[Start of Attachment]

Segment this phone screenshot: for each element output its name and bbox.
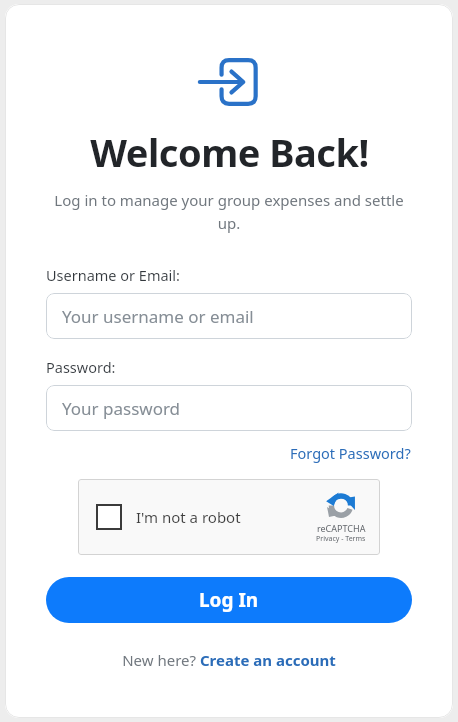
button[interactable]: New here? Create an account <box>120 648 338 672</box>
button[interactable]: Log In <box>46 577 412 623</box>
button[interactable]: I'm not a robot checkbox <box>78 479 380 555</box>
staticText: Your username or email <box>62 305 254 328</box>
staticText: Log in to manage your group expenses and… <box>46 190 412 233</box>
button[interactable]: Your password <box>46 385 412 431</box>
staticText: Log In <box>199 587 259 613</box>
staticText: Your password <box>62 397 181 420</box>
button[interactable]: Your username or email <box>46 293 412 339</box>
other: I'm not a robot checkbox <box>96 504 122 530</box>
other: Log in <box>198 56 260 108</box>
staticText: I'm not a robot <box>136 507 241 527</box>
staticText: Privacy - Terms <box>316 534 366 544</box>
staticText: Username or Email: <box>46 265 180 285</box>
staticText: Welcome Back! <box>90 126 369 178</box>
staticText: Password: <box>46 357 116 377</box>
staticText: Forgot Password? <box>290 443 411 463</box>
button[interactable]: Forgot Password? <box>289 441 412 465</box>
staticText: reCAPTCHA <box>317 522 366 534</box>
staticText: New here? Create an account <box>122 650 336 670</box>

[End of Attachment]
[Start of Attachment]

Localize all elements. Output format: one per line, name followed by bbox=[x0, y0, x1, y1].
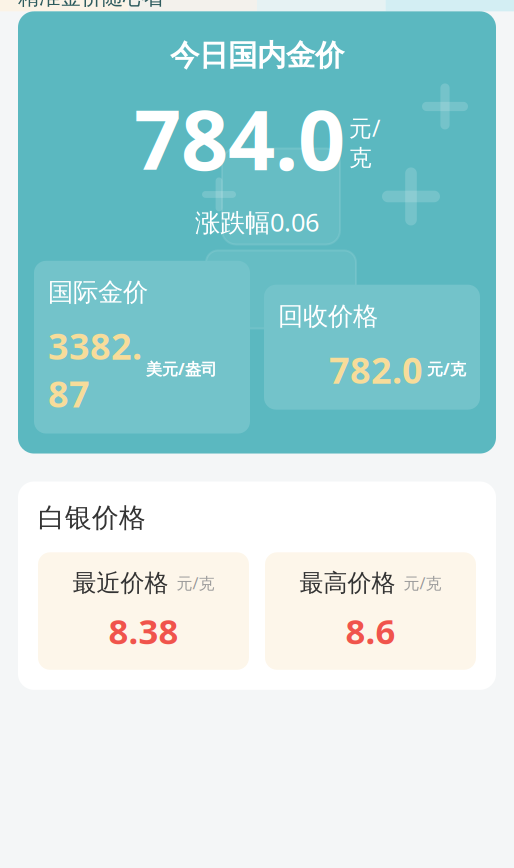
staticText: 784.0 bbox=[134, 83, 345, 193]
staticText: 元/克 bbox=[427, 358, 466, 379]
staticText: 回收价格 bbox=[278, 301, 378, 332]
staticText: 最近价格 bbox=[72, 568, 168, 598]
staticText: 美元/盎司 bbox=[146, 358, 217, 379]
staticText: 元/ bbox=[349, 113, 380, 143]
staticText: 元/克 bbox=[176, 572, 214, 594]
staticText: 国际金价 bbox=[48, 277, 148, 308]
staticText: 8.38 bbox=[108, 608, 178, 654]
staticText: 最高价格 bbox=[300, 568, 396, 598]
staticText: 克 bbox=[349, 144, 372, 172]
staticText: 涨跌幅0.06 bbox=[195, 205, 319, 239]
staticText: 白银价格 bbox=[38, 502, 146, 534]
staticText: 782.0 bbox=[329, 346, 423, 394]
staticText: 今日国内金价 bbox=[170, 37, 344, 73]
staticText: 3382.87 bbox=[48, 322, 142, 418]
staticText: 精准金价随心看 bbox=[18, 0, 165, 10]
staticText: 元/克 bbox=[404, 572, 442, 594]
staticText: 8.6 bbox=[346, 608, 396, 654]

[End of Attachment]
[Start of Attachment]

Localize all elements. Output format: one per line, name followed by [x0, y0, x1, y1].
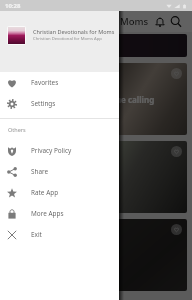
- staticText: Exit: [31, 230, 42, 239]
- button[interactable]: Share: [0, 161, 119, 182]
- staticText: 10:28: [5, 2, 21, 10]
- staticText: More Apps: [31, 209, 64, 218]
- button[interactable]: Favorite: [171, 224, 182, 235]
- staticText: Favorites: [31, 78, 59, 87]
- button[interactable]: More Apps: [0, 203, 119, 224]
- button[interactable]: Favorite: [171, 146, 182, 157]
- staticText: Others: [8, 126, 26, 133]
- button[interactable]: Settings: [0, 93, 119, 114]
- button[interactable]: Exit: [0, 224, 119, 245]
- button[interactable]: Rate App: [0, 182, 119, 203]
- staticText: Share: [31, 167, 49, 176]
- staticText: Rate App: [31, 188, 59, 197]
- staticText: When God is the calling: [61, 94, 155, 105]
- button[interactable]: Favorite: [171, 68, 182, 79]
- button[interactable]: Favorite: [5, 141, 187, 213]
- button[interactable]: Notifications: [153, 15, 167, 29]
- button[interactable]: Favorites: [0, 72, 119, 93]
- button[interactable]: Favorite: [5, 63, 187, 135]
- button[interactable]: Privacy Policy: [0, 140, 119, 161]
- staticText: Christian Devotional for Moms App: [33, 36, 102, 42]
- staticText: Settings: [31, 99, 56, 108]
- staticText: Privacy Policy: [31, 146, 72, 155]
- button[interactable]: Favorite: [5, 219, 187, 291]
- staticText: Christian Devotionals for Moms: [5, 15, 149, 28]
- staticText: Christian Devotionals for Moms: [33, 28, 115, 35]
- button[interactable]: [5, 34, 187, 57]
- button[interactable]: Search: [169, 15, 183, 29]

[End of Attachment]

Task prompt:
Where the word "Exit" occurs in a line of the records, copy that line.

Reply:
- staticText: Exit: [31, 230, 42, 239]
- button[interactable]: Exit: [0, 224, 119, 245]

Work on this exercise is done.